Converting the accounting data to XML opens up a powerful set of XML tools for querying, parsing, converting, and storing the data.

One example of leveraging an existing tool is using XPath to find out how many nodes user rmach used. To do this, use the Perl XML:Xpath module to do an XPath query against the XML data. (You could think of XPath sort of like SQL for XML; see the references section for a good tutorial on XPath.):

% xpath "sum(//pbs_jobfile/execution_record/resource_list/nodes)" < 20030523.xml
Query didn't return a nodeset. Value: 1
In this case, the XPath query returned 1 nodes were used by user rmach. Writing a Perl script would have given the same answer, assuming it was coded correctly, but using XPath is much faster and less prone to error because it doesn't require any coding.

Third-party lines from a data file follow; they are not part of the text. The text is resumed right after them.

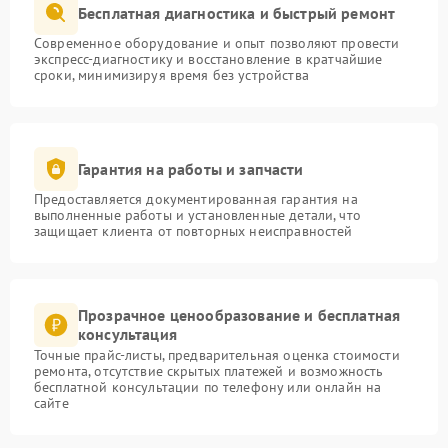
Бесплатная диагностика и быстрый ремонт
Современное оборудование и опыт позволяют провести
экспресс-диагностику и восстановление в кратчайшие
сроки, минимизируя время без устройства
Гарантия на работы и запчасти
Предоставляется документированная гарантия на
выполненные работы и установленные детали, что
защищает клиента от повторных неисправностей
Прозрачное ценообразование и бесплатная
консультация
Точные прайс-листы, предварительная оценка стоимости
ремонта, отсутствие скрытых платежей и возможность
бесплатной консультации по телефону или онлайн на
сайте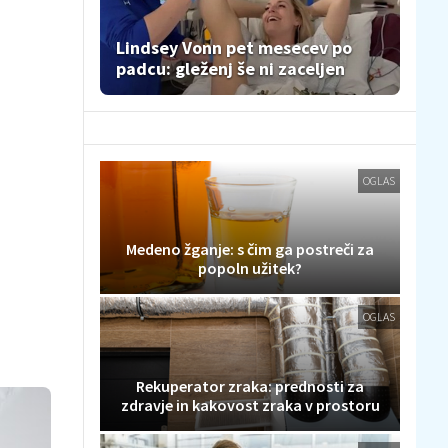
Lindsey Vonn pet mesecev po
padcu: gleženj še ni zaceljen
OGLAS
Medeno žganje: s čim ga postreči za
popoln užitek?
OGLAS
Rekuperator zraka: prednosti za
zdravje in kakovost zraka v prostoru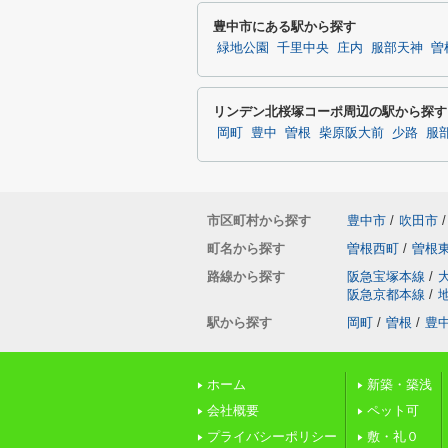
豊中市にある駅から探す
緑地公園
千里中央
庄内
服部天神
曽
リンデン北桜塚コーポ周辺の駅から探す
岡町
豊中
曽根
柴原阪大前
少路
服
市区町村から探す
豊中市
/
吹田市
/
町名から探す
曽根西町
/
曽根
路線から探す
阪急宝塚本線
/
阪急京都本線
/
駅から探す
岡町
/
曽根
/
豊
ホーム
新築・築浅
会社概要
ペット可
プライバシーポリシー
敷・礼０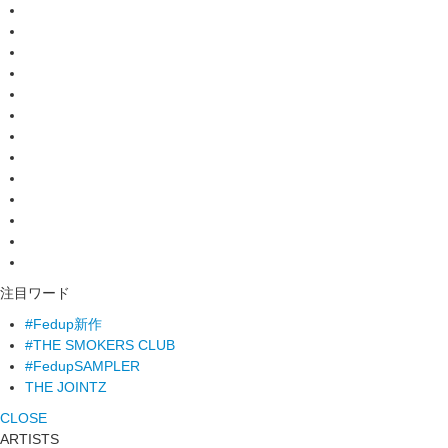
注目ワード
#Fedup新作
#THE SMOKERS CLUB
#FedupSAMPLER
THE JOINTZ
CLOSE
ARTISTS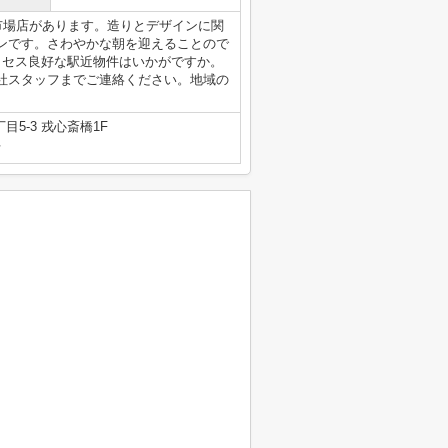
津市場店があります。造りとデザインに関
ンです。さわやかな朝を迎えることので
クセス良好な駅近物件はいかがですか。
社スタッフまでご連絡ください。地域の
5-3 戎心斎橋1F
号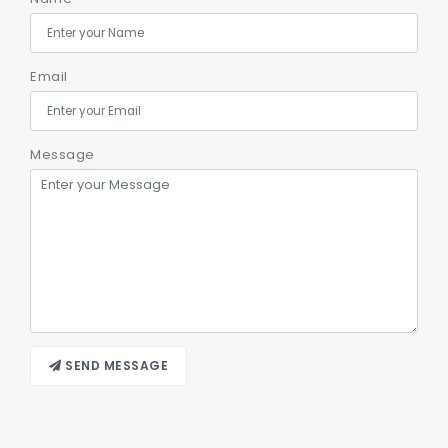
Email
Message
SEND MESSAGE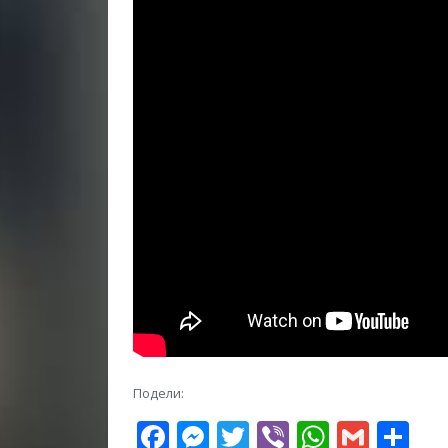
Подели:
Facebook
Messenger
Twitter
Viber
WhatsA
Gmai
Sh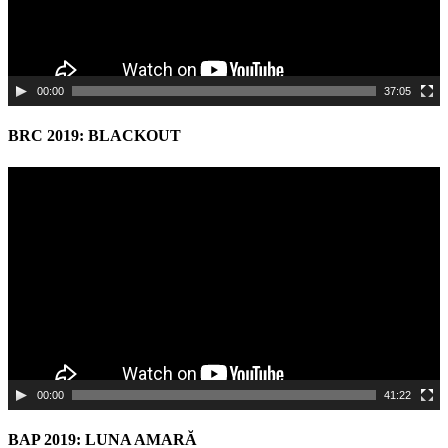
00:00
37:05
BRC 2019: BLACKOUT
Video
Player
00:00
41:22
BAP 2019: LUNA AMARĂ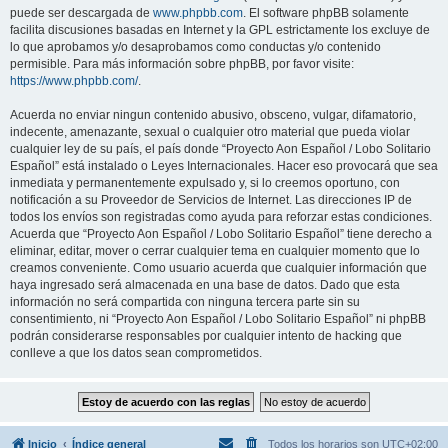
puede ser descargada de
www.phpbb.com
. El software phpBB solamente
facilita discusiones basadas en Internet y la GPL estrictamente los excluye de
lo que aprobamos y/o desaprobamos como conductas y/o contenido
permisible. Para más información sobre phpBB, por favor visite:
https://www.phpbb.com/
.
Acuerda no enviar ningun contenido abusivo, obsceno, vulgar, difamatorio,
indecente, amenazante, sexual o cualquier otro material que pueda violar
cualquier ley de su país, el país donde “Proyecto Aon Español / Lobo Solitario
Español” está instalado o Leyes Internacionales. Hacer eso provocará que sea
inmediata y permanentemente expulsado y, si lo creemos oportuno, con
notificación a su Proveedor de Servicios de Internet. Las direcciones IP de
todos los envíos son registradas como ayuda para reforzar estas condiciones.
Acuerda que “Proyecto Aon Español / Lobo Solitario Español” tiene derecho a
eliminar, editar, mover o cerrar cualquier tema en cualquier momento que lo
creamos conveniente. Como usuario acuerda que cualquier información que
haya ingresado será almacenada en una base de datos. Dado que esta
información no será compartida con ninguna tercera parte sin su
consentimiento, ni “Proyecto Aon Español / Lobo Solitario Español” ni phpBB
podrán considerarse responsables por cualquier intento de hacking que
conlleve a que los datos sean comprometidos.
Inicio
Índice general
Todos los horarios son
UTC+02:00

Darkslide Report Generation

The XML by itself isn't useful if you don't do something with it, which is where the Darkslide Report Generator comes in. Darkslide produces high-quality usage graphs and tables with which you can easily visualize your accounting data (see Figure 3).

A high-level view of the Darkslide architecture is shown in Figure 4. XML accounting data is stored inside Xindice, a native XML database. The database is accessed via XML:DB. The reporting engine issues XPath commands against the database to gather data to produce the PDF report output.

Darkslide Installation

The basic steps to getting up and running with the Darkslide Report Generator are:

1. Install and configure Xindice.
2. Convert your OpenPBS accounting data to XML.
3. Load the converted XML accounting data into Xindice.

When this is complete, you will be able to generate the report.

Xindice Installation

DarkSlide uses Xindice, a native XML database, to store the accounting data. Here is the procedure (also documented in the Xindice admin guide) for setting up the database in preparation for storing the accounting data.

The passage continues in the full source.